Well if word gets out that someone with your literal capabilities is still on the market, the BBWs will come running.


----------



## WildFox500

^That's a fantastic mental image.....

On a more related note, I'm extremely excited to see the fruit of this collaboration.


----------



## BTB

^ Knowing JP he would probably go for the slowest one.


----------



## JP.

BTB said:


> ^ Knowing JP he would probably go for the slowest one.




Well they are the easiest to catch!


----------



## WildFox500

JP. said:


> Well they are the easiest to catch!


Wait, if a group is running at you wouldn't the slower ones be the hardest? You'd have to get past a ton of women (literally) for a shot at the stragglers.
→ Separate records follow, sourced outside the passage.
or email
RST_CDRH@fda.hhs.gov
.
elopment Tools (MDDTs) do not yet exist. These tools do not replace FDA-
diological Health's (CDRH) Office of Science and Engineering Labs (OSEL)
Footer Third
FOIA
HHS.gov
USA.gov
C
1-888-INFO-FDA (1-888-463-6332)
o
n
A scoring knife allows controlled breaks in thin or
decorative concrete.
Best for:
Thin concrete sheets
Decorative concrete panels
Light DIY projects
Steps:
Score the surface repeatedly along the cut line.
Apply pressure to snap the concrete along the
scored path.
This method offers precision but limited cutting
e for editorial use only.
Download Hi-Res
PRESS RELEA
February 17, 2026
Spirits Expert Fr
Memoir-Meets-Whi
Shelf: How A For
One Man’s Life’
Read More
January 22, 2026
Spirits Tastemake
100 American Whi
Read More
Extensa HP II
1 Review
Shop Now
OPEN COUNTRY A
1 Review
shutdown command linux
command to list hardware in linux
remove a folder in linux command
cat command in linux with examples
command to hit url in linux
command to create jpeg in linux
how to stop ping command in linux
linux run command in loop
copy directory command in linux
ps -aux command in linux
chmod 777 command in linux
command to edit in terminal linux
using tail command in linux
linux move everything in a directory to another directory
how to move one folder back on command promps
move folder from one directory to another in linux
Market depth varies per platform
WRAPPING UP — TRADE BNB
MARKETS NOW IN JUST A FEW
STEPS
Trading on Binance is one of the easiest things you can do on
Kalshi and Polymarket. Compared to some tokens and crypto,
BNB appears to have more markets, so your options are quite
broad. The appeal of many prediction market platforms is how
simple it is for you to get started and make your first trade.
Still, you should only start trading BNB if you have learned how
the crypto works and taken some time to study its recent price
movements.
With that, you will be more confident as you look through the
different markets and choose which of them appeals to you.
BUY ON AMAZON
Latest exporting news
I just realized that I'm thinking about this way too hard...


----------



## BTB

a joke is not funny if you have to explain it but just think about it who in a group of BBWs would be the slowest and why should this appeal to JP.
I thought this was very obvious.


----------



## WildFox500

I got that. I'm just too analytical to go "haha"and move on. Sorry.


----------



## LillyBBBW

*bump*

So what happened? How do I get to see this masterpiece collaboration? *bangs on the stage*


----------



## JP.

LillyBBBW said:


> *bump*
> 
> So what happened? How do I get to see this masterpiece collaboration? *bangs on the stage*




Still being worked on. I've seen a preview or two. The script is done, now it's the hard part, I know Bedbender is putting a lot of effort into it.


----------



## Coop

So far from what I've seen, I like.


----------



## JP.

Coop said:


> So far from what I've seen, I like.



You've seen some of the previews maybe? Or the script?

I have to admit, it's a lot quicker and easier writing scripts than stories. I'd be happy to do another for a good artist willing to draw it.


----------



## BTB

You are on the best way to become the Salinger instead of the Gore Vidal/Garcia Marquez/John Irving/insert good productive author here/ of Wg Fiction if we have to wait any longer


----------



## JP.

BTB said:


> You are on the best way to become the Salinger instead of the Gore Vidal/Garcia Marquez/John Irving/insert good productive author here/ of Wg Fiction if we have to wait any longer




I have to admit I have been on a bit of a dry spell lately. Plus I keep mentioning that I'll be writing Heavy Debt again (and I do mean to! I do!). I tried a new story just about two weeks ago, got about 5-6 pages in and stopped. This is kind of the way it happens with me, a long dry spell and then a burst of new stories.


----------